しかし、この選択が裏目に出て終盤に水が底をつきました。

気付けば山間の住居も疎な場所を歩いていた為、そんなに都合良く自販機や商店などある筈もありません。熱射の為か、軽い頭痛と眩暈。容赦無い陽射しが肌を焼き、二の腕がチリチリと痛みを伴い赤黒く変色していました。
"これはまずいな"と、体力の消耗と発汗を抑えようと歩速を落とし、もしもの時はと横を流れる川に視線を送りました。

その後、どうにか小田のAコープまで辿り着き、水分を補給することが出来ましたが、やはり夏の遍路を甘く見てはいけないのだと再認識し、自省しました。

16時頃、当日の宿「ふじや」へ到着。
玄関から声を掛けると、奥から女将さんがお出でになり「こちらへどうぞ」と、土間伝いに別の上がり口へ。

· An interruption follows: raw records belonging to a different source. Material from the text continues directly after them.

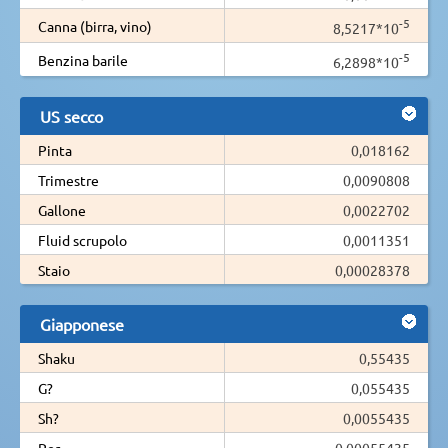
-5
Canna (birra, vino)
8,5217*10
-5
Benzina barile
6,2898*10
US secco
Pinta
0,018162
Trimestre
0,0090808
Gallone
0,0022702
Fluid scrupolo
0,0011351
Staio
0,00028378
Giapponese
Shaku
0,55435
G?
0,055435
Sh?
0,0055435
Per
0,00055435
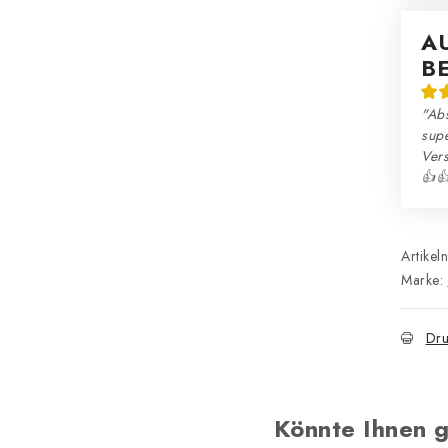
A
B
"Abs
sup
Ver
👍
Artikel
Marke:
Dru
Könnte Ihnen g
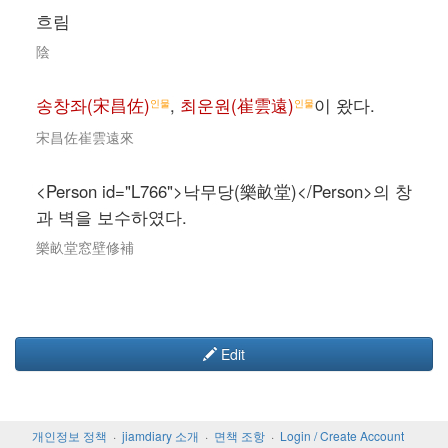
흐림
陰
송창좌(宋昌佐)
,
최운원(崔雲遠)
이 왔다.
인물
인물
宋昌佐崔雲遠來
<Person id="L766">낙무당(樂畝堂)</Person>의 창
과 벽을 보수하였다.
樂畝堂窓壁修補
Edit
개인정보 정책
jiamdiary 소개
면책 조항
Login / Create Account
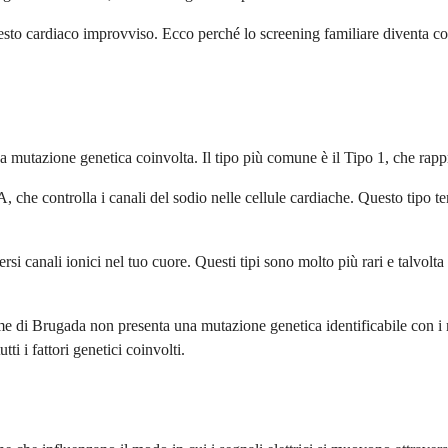
resto cardiaco improvviso. Ecco perché lo screening familiare diventa co
ica mutazione genetica coinvolta. Il tipo più comune è il Tipo 1, che rapp
 controlla i canali del sodio nelle cellule cardiache. Questo tipo tend
si canali ionici nel tuo cuore. Questi tipi sono molto più rari e talvolta p
e di Brugada non presenta una mutazione genetica identificabile con i m
ti i fattori genetici coinvolti.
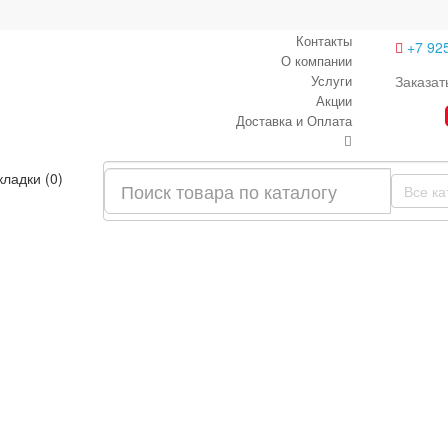
Контакты
+7 92
О компании
Услуги
Заказат
Акции
Доставка и Оплата
кладки (0)
Все ка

靴紐を解き下駄箱へ、と目をやると、ランニングシューズが一組。"もしや"と思っていると、丁度2階から降りてきた方の真っ赤な顔や腕を見て、お遍路さんだとすぐに分かりました。

同宿となったこの方とは、翌日一日を通して一緒に歩く事となりましたが、この御縁も心に残るものとなりました。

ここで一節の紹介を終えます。